But Romney’s actual platform contains no moderate planks. For instance, he tried to assuage middle-of-the-road voters on healthcare by insisting during the debate that he would repeal Obamacare without sacrificing its popular features, like a ban on the denial of coverage based on preexisting conditions. “No. 1,” Romney said, “preexisting conditions are covered under my plan.” It’s essential for any candidate trying to appeal to general election swing voters to say this, but the actual policy Romney has proposed would not have the effect he described.
Education is another example, with Romney asserting that, “I love great schools. And the key to great schools, great teachers. So I reject the idea that I don't believe in great teachers or more teachers.” Again, this is tonally in line with what middle-of-the-road voters want to hear, but where is the policy to back it up?

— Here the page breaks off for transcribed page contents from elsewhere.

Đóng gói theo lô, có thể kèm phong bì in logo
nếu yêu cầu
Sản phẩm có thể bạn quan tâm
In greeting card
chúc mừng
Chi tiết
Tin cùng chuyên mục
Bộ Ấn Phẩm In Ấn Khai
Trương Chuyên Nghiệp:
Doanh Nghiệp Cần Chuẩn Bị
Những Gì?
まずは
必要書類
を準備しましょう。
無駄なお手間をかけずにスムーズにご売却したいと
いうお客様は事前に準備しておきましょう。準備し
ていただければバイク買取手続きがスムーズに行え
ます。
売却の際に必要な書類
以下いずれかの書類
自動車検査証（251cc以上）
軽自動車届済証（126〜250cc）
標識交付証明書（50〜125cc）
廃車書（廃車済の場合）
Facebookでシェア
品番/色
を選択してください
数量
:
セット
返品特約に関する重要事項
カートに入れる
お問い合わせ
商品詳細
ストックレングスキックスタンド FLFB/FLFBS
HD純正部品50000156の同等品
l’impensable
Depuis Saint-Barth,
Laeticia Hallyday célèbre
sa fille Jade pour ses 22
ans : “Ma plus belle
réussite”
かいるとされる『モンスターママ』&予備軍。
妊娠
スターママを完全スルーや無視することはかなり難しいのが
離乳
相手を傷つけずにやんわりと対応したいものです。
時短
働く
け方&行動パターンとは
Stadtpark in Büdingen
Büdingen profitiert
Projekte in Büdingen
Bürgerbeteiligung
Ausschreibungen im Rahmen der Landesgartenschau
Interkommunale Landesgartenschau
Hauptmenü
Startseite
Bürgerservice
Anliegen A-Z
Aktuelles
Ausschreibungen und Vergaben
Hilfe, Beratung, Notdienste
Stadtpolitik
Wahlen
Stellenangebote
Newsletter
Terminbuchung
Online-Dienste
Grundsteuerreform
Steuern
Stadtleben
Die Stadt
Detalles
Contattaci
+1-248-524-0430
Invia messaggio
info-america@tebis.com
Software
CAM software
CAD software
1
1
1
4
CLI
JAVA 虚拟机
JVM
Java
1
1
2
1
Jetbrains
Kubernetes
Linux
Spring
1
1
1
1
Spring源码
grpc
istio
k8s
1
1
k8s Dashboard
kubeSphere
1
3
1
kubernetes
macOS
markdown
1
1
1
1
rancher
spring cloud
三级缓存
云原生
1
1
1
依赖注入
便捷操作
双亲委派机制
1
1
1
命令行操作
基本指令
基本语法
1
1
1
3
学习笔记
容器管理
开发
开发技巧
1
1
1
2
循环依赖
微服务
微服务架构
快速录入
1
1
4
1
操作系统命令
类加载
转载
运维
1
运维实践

As president, Obama presided over a stimulus program that saved hundreds of thousands of teachers’ jobs, and he proposed further action through the American Jobs Act last fall. Romney has railed against both of those programs and not offered any blueprint for hiring more teachers.
This is probably why conservative opinion-leaders seem so unbothered by Romney’s shift to the middle. They recognize that it makes him sound more agreeable to swing voters and that it could help in how he’s portrayed through the media. And they also realize that no matter how much he talks like one, there’s absolutely no reason to believe that a President Romney would govern like a moderate.